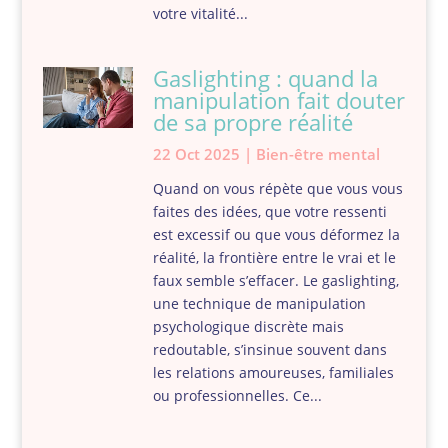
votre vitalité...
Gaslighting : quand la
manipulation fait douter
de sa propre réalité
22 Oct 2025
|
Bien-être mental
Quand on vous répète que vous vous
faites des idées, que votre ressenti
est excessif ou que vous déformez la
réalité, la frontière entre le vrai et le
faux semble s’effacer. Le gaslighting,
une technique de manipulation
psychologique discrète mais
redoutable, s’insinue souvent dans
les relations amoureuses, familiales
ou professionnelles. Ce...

Aim of the task:
Exactly the lines from the one containing "est excessif ou que vous déformez la" to the final line of the data, both included, should be printed, and nothing more.

The answer:
est excessif ou que vous déformez la
réalité, la frontière entre le vrai et le
faux semble s’effacer. Le gaslighting,
une technique de manipulation
psychologique discrète mais
redoutable, s’insinue souvent dans
les relations amoureuses, familiales
ou professionnelles. Ce...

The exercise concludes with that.